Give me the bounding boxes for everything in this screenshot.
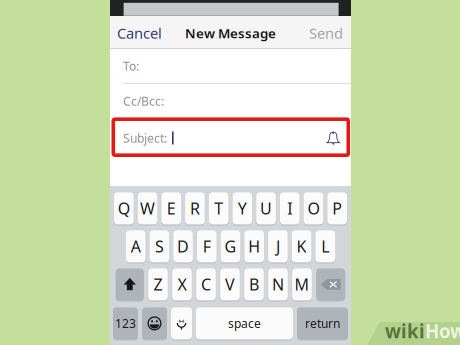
button[interactable]: X bbox=[172, 268, 192, 302]
button[interactable]: T bbox=[209, 192, 228, 226]
button[interactable]: Dictate bbox=[171, 307, 192, 341]
staticText: Subject: bbox=[123, 130, 167, 146]
staticText: P bbox=[332, 198, 342, 219]
staticText: E bbox=[167, 198, 176, 219]
button[interactable]: Subject: bbox=[110, 119, 351, 157]
staticText: C bbox=[201, 274, 211, 295]
button[interactable]: Cc/Bcc: bbox=[110, 84, 351, 118]
staticText: space bbox=[228, 315, 261, 331]
button[interactable]: Send bbox=[289, 17, 351, 49]
button[interactable]: W bbox=[138, 192, 157, 226]
staticText: Cancel bbox=[117, 23, 162, 43]
staticText: Q bbox=[118, 198, 130, 219]
button[interactable]: 123 bbox=[113, 307, 138, 341]
staticText: K bbox=[297, 236, 307, 257]
button[interactable]: V bbox=[220, 268, 240, 302]
button[interactable]: F bbox=[197, 230, 217, 264]
staticText: return bbox=[305, 315, 340, 331]
button[interactable]: Emoji bbox=[142, 307, 167, 341]
button[interactable]: G bbox=[221, 230, 240, 264]
staticText: X bbox=[178, 274, 186, 295]
button[interactable]: Delete bbox=[316, 268, 345, 302]
button[interactable]: Shift bbox=[116, 268, 144, 302]
staticText: How bbox=[425, 319, 460, 343]
button[interactable]: C bbox=[196, 268, 216, 302]
button[interactable]: S bbox=[150, 230, 169, 264]
staticText: D bbox=[177, 236, 189, 257]
staticText: G bbox=[224, 236, 236, 257]
button[interactable]: H bbox=[244, 230, 264, 264]
staticText: J bbox=[276, 236, 280, 257]
staticText: L bbox=[321, 236, 329, 257]
staticText: R bbox=[190, 198, 200, 219]
staticText: Cc/Bcc: bbox=[123, 93, 164, 109]
button[interactable]: B bbox=[244, 268, 264, 302]
button[interactable]: U bbox=[256, 192, 276, 226]
staticText: W bbox=[140, 198, 155, 219]
staticText: N bbox=[272, 274, 284, 295]
staticText: O bbox=[308, 198, 320, 219]
staticText: 123 bbox=[115, 315, 136, 331]
button[interactable]: K bbox=[292, 230, 311, 264]
button[interactable]: D bbox=[173, 230, 193, 264]
staticText: Send bbox=[309, 23, 343, 43]
staticText: wiki bbox=[385, 319, 425, 343]
staticText: T bbox=[214, 198, 223, 219]
button[interactable]: O bbox=[304, 192, 323, 226]
button[interactable]: Z bbox=[148, 268, 168, 302]
button[interactable]: return bbox=[297, 307, 348, 341]
staticText: To: bbox=[123, 58, 139, 74]
staticText: B bbox=[249, 274, 259, 295]
button[interactable]: Q bbox=[114, 192, 134, 226]
staticText: U bbox=[260, 198, 272, 219]
staticText: S bbox=[155, 236, 164, 257]
button[interactable]: E bbox=[162, 192, 181, 226]
button[interactable]: N bbox=[268, 268, 288, 302]
staticText: New Message bbox=[185, 24, 276, 42]
button[interactable]: M bbox=[292, 268, 312, 302]
button[interactable]: Cancel bbox=[110, 17, 172, 49]
button[interactable]: space bbox=[196, 307, 293, 341]
button[interactable]: To: bbox=[110, 49, 351, 83]
staticText: V bbox=[225, 274, 235, 295]
button[interactable]: L bbox=[316, 230, 335, 264]
button[interactable]: R bbox=[185, 192, 205, 226]
staticText: Y bbox=[238, 198, 247, 219]
staticText: H bbox=[248, 236, 260, 257]
staticText: F bbox=[203, 236, 211, 257]
button[interactable]: J bbox=[268, 230, 288, 264]
button[interactable]: Y bbox=[233, 192, 252, 226]
staticText: A bbox=[131, 236, 141, 257]
button[interactable]: I bbox=[280, 192, 300, 226]
button[interactable]: A bbox=[126, 230, 146, 264]
staticText: Z bbox=[154, 274, 162, 295]
staticText: I bbox=[287, 198, 292, 219]
button[interactable]: P bbox=[327, 192, 347, 226]
staticText: M bbox=[294, 274, 310, 295]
──────────────────────────────
[Assignment]: Go through the material and copy every line in which the word "return" occurs.

[Answer to the problem]:
staticText: return bbox=[305, 315, 340, 331]
button[interactable]: return bbox=[297, 307, 348, 341]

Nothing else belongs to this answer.